§ WHAT THE TASK ASKS:
Below are records with pictures in them. Output exactly the lines from the one with "Ver respuesta completa en es.w" through the one with "4803777, 11708798", both included, and leave every picture out; give only those lines.

§ AVAILABLE RECORDS:

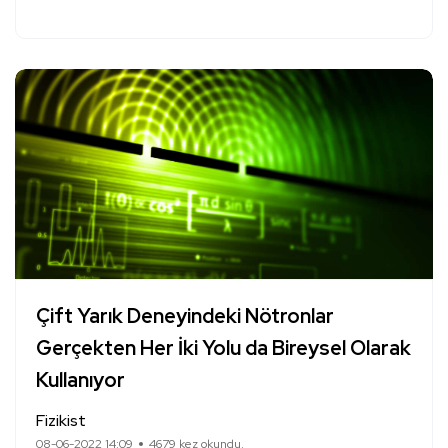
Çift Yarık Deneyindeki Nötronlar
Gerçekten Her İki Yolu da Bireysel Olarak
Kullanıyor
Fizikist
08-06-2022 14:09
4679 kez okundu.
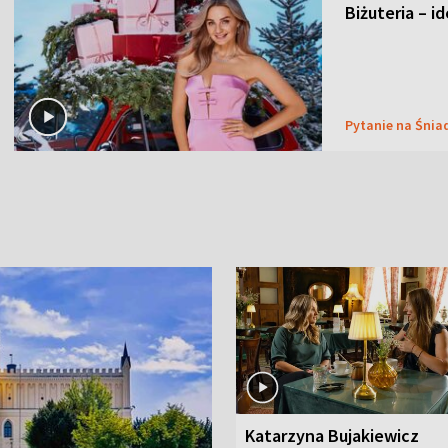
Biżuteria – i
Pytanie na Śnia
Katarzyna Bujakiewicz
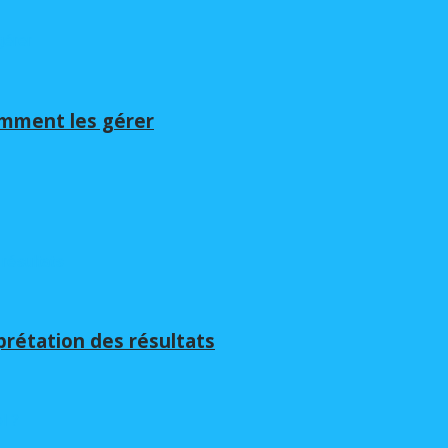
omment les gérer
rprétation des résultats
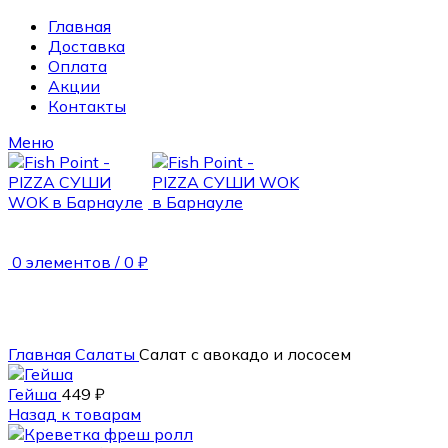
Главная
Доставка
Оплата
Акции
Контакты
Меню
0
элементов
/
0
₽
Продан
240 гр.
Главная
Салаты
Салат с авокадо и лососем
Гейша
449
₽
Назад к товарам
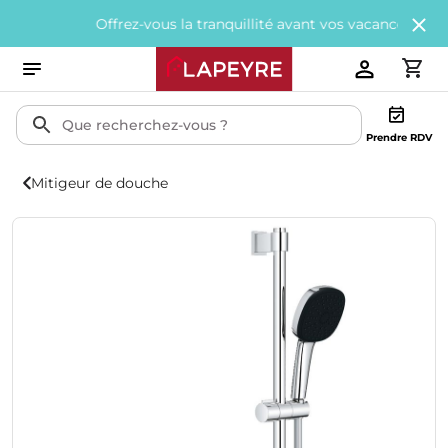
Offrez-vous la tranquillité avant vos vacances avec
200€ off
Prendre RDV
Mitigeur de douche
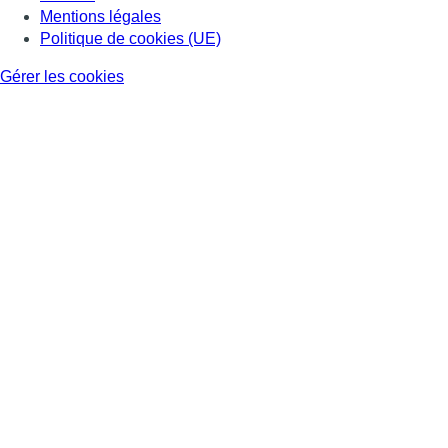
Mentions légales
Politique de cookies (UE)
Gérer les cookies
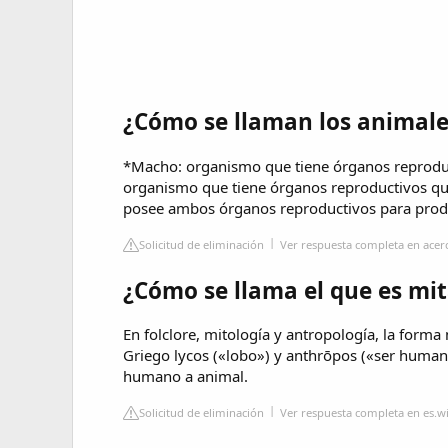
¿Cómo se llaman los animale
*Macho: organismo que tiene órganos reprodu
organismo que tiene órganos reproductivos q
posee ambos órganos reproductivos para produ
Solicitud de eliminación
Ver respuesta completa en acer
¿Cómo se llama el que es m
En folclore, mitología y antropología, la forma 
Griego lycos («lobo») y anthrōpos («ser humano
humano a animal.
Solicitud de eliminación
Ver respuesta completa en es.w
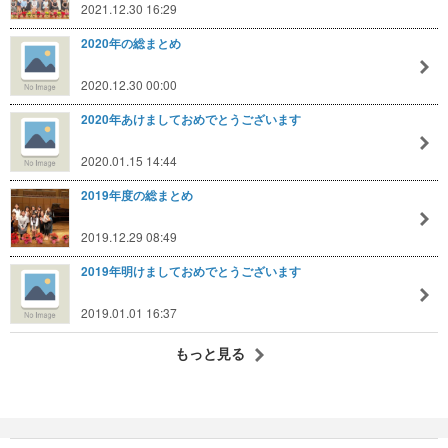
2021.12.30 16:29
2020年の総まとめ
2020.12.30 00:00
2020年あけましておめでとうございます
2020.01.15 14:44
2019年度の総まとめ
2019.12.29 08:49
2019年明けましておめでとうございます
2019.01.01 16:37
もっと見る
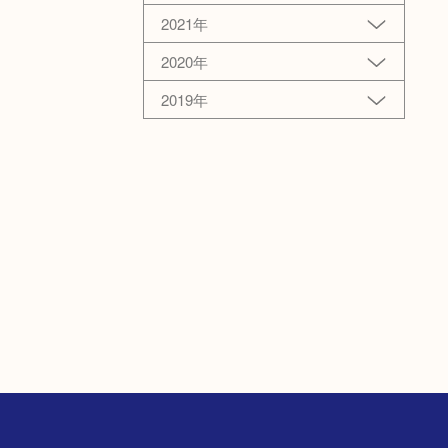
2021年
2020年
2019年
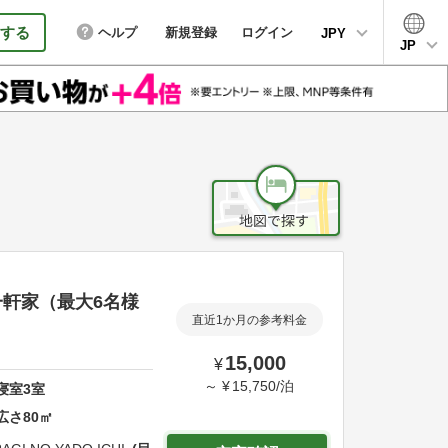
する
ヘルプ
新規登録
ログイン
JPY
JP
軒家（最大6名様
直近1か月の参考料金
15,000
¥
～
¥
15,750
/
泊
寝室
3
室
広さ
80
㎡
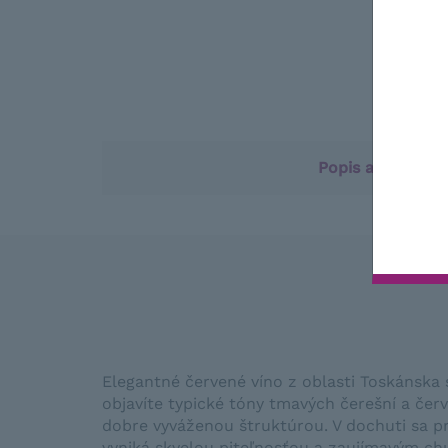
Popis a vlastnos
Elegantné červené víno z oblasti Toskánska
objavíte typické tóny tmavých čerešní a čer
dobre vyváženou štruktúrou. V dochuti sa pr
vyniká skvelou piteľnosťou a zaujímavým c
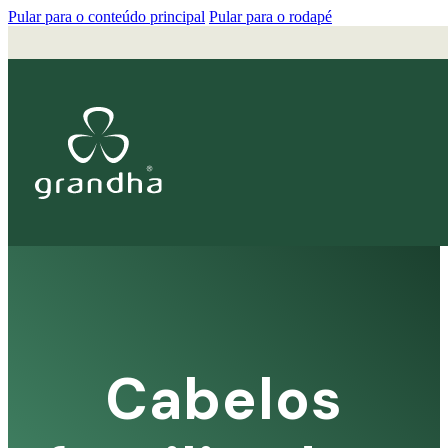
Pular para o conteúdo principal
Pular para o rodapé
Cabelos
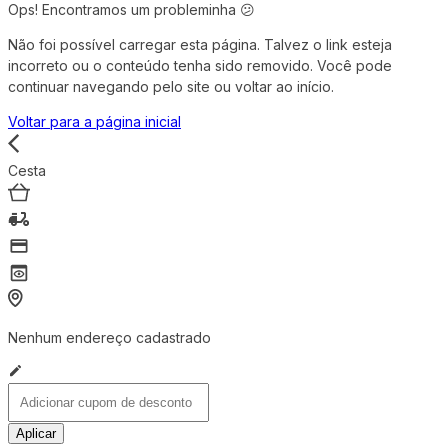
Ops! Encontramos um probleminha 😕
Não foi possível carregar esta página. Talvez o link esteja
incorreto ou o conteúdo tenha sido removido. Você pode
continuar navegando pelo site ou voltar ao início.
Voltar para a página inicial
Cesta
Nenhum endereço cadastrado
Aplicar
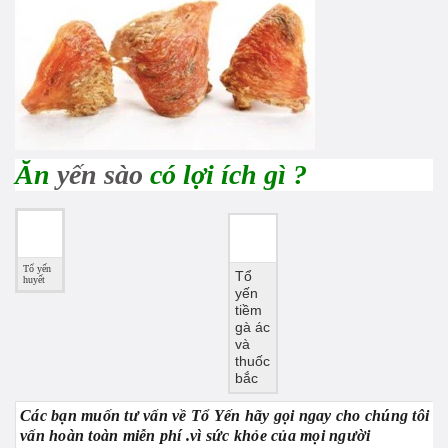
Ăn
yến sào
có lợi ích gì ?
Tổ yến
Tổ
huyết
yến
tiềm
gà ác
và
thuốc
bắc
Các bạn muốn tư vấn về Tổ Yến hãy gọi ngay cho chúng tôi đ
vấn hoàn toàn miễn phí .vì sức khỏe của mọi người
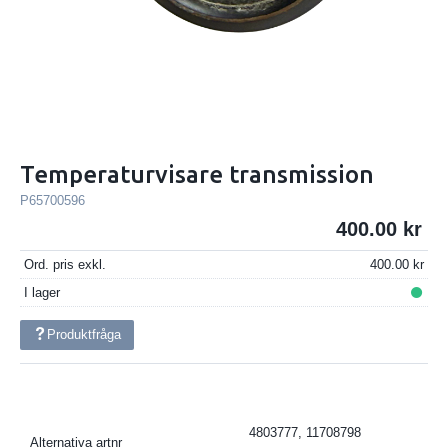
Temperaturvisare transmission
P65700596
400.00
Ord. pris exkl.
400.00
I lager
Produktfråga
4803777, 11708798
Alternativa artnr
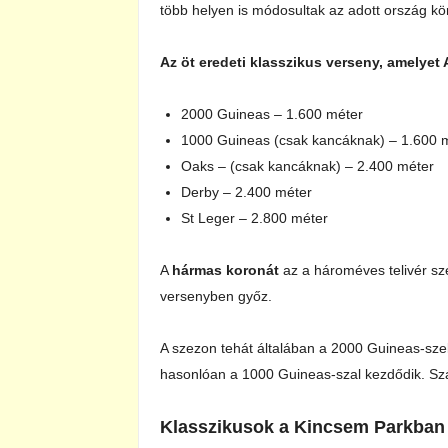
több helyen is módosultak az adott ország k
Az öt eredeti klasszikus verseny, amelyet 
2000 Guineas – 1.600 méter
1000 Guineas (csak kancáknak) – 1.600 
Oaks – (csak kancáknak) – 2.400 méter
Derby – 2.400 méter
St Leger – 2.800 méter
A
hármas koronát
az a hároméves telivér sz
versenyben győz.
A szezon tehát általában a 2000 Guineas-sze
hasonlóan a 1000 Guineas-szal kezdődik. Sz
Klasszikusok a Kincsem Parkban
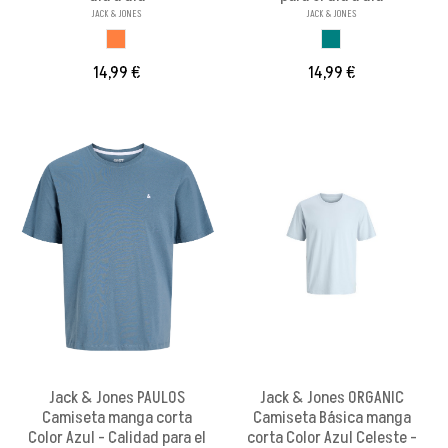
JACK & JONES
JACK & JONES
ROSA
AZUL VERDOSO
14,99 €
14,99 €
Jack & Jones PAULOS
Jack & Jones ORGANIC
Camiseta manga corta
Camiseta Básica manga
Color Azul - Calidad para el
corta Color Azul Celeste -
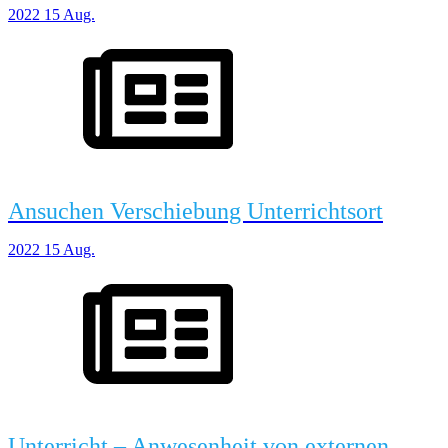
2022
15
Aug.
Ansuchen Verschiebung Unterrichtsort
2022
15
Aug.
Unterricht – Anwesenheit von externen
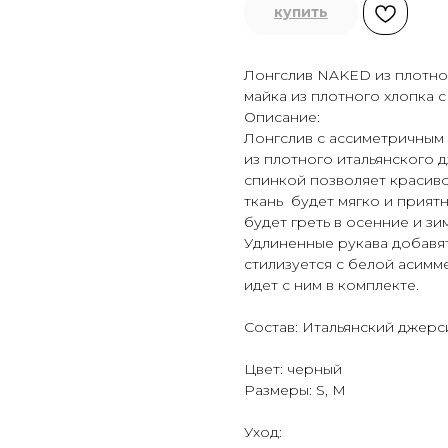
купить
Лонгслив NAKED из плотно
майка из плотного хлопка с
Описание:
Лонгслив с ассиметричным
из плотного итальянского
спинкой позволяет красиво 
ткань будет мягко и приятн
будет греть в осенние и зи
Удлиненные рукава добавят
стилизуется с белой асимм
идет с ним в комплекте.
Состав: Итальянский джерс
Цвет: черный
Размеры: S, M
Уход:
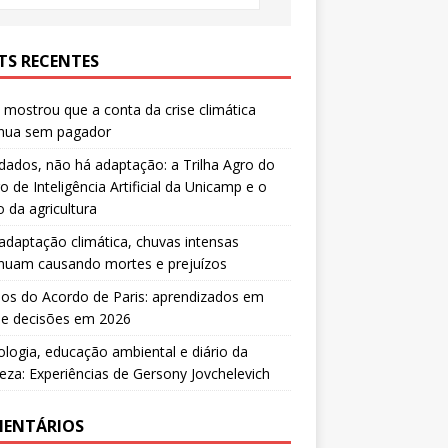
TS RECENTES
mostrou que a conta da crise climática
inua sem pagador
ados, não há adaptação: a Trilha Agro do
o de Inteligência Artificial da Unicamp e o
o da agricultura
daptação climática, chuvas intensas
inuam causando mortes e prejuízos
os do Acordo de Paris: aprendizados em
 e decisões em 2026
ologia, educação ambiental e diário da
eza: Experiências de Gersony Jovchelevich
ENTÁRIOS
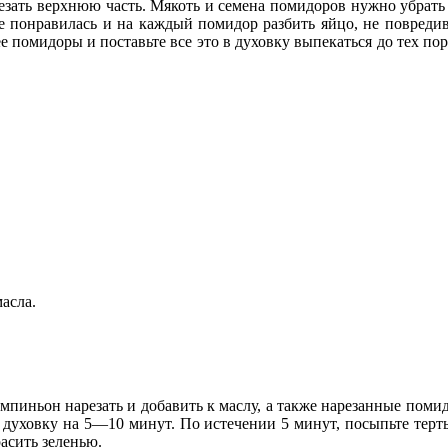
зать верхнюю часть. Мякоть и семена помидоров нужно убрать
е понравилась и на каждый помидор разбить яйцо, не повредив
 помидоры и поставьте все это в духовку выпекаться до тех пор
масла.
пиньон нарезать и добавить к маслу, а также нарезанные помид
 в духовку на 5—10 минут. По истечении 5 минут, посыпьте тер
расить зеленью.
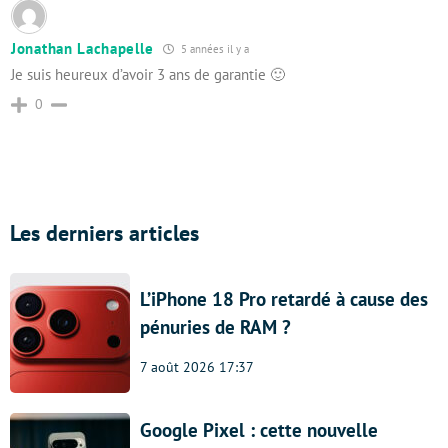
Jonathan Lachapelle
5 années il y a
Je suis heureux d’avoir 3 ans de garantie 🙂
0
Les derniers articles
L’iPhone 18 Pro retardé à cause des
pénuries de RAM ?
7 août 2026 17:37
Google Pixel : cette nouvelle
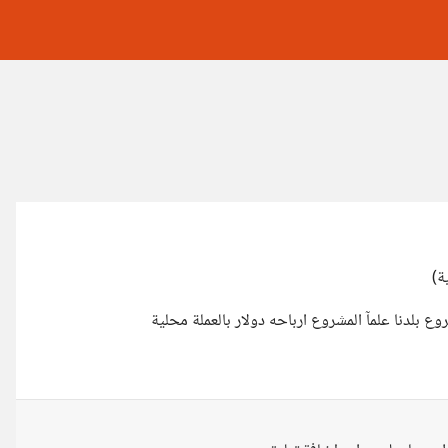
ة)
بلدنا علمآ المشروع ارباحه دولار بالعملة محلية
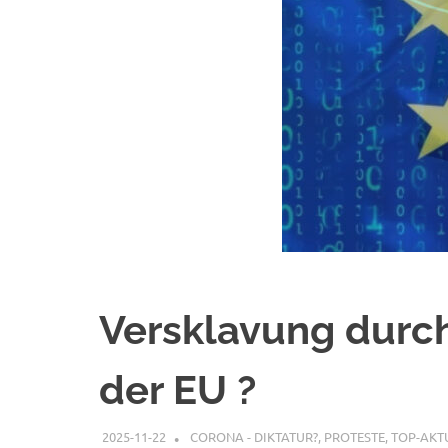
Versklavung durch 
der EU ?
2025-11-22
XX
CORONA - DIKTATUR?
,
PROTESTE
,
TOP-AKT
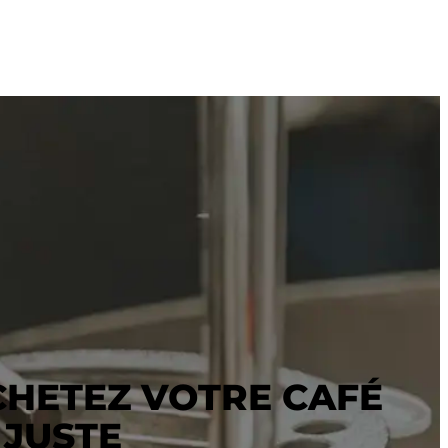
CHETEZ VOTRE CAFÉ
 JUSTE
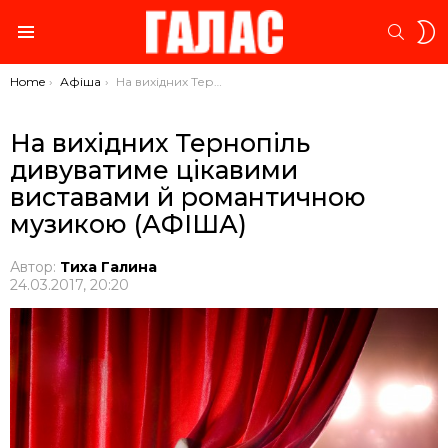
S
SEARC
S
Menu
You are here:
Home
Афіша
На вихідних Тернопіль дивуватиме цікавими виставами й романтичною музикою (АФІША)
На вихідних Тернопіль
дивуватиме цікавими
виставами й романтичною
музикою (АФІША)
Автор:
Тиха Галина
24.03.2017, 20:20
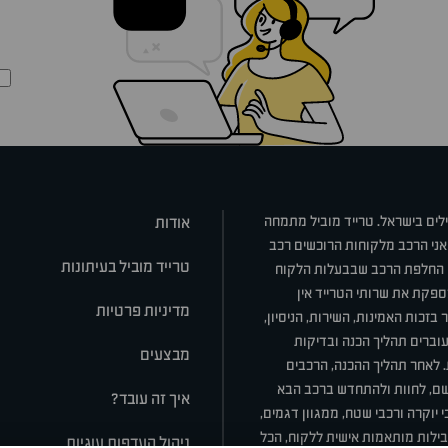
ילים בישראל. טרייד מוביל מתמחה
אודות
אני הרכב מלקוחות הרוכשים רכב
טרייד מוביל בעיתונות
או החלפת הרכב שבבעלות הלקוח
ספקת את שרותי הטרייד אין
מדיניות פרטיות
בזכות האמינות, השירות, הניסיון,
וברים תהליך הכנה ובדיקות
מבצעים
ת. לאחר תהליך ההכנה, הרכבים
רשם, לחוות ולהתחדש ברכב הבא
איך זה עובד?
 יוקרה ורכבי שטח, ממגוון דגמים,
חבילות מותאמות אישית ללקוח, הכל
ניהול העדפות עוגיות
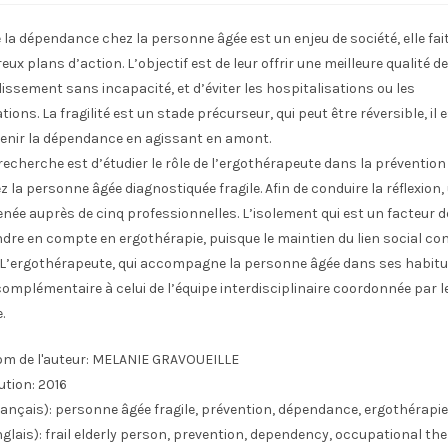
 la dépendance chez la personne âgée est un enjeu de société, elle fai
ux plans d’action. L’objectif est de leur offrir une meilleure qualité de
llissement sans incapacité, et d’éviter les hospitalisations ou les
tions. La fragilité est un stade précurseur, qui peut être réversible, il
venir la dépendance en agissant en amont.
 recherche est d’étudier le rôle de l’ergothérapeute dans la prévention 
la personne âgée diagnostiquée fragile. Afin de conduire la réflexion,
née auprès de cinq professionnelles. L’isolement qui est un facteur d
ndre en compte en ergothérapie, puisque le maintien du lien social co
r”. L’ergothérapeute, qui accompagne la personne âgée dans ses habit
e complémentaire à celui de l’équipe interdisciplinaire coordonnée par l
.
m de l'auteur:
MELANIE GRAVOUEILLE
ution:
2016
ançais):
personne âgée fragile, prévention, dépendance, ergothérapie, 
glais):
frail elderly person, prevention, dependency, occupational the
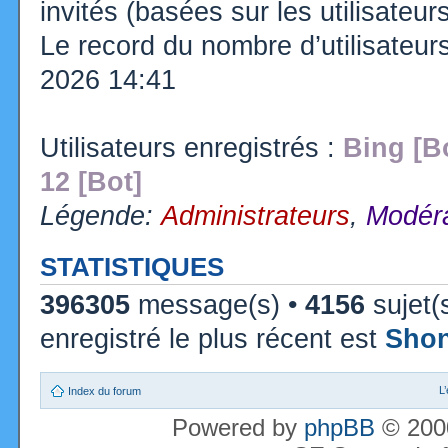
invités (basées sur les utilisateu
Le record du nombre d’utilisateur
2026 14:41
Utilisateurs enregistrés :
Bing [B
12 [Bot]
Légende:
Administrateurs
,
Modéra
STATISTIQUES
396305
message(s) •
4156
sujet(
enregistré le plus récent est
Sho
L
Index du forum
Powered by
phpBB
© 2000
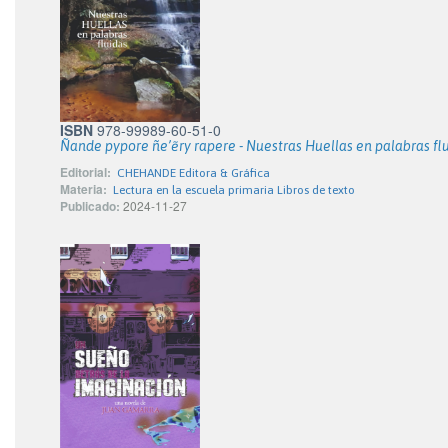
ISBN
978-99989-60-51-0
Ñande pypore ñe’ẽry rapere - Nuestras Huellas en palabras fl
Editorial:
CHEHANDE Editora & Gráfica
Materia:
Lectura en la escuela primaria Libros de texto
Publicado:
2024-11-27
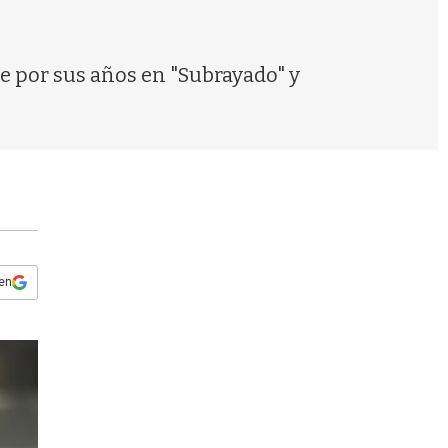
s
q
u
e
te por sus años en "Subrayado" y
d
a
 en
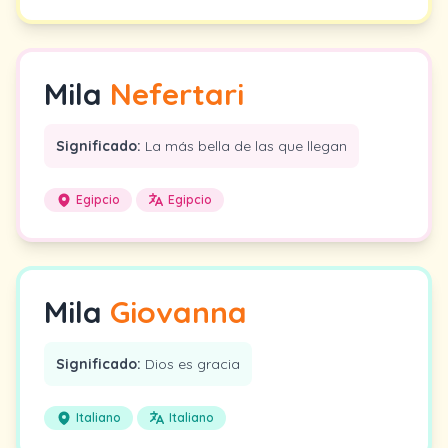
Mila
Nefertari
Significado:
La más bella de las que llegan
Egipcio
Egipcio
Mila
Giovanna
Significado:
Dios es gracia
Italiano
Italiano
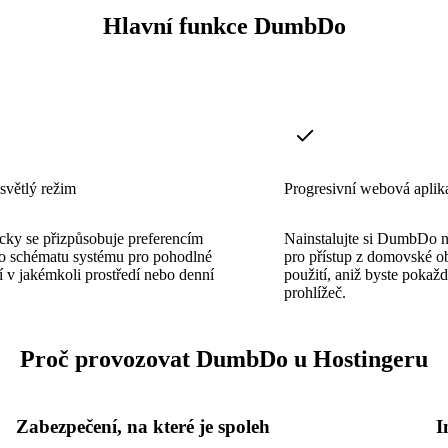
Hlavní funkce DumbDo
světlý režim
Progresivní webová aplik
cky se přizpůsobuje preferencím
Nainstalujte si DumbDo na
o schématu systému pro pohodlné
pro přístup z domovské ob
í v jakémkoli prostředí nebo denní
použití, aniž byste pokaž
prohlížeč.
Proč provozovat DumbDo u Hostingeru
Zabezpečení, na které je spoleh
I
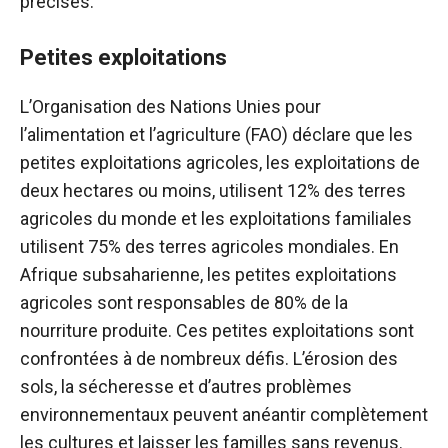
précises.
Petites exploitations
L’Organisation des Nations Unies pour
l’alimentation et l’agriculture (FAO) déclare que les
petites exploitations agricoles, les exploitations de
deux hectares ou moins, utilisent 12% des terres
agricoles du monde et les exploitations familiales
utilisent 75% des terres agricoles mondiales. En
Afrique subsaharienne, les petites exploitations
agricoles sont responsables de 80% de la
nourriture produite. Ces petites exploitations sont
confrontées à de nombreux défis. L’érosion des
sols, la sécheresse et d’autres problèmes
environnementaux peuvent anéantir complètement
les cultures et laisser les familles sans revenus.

§ SOLUTION FOR THIS PROBLEM:
Ver respuesta completa en es.w
2021.12.30 16:29
2020年の総まとめ
2020.12.30 00:00
2020年あけましておめでとうございます
2020.01.15 14:44
2019年度の総まとめ
2019.12.29 08:49
2019年明けましておめでとうございます
2019.01.01 16:37
もっと見る
2021年
2020年
2019年
する
ヘルプ
新規登録
ログイン
JPY
JP
軒家（最大6名様
直近1か月の参考料金
15,000
¥
～
¥
15,750
/
泊
寝室
3
室
広さ
80
㎡
Popis a vlastnos
Elegantné červené víno z oblasti Toskánska
objavíte typické tóny tmavých čerešní a čer
dobre vyváženou štruktúrou. V dochuti sa pr
vyniká skvelou piteľnosťou a zaujímavým c
Pular para o conteúdo principal
Pular para o rodapé
Cabelos
Ops! Encontramos um probleminha 😕
Não foi possível carregar esta página. Talvez o link esteja
incorreto ou o conteúdo tenha sido removido. Você pode
continuar navegando pelo site ou voltar ao início.
Voltar para a página inicial
Cesta
Nenhum endereço cadastrado
Aplicar
Ăn
yến sào
có lợi ích gì ?
Tổ yến
Tổ
huyết
yến
tiềm
gà ác
và
thuốc
bắc
Các bạn muốn tư vấn về Tổ Yến hãy gọi ngay cho chúng tôi đ
vấn hoàn toàn miễn phí .vì sức khỏe của mọi người
Temperaturvisare transmission
P65700596
400.00
Ord. pris exkl.
400.00
I lager
Produktfråga
4803777, 11708798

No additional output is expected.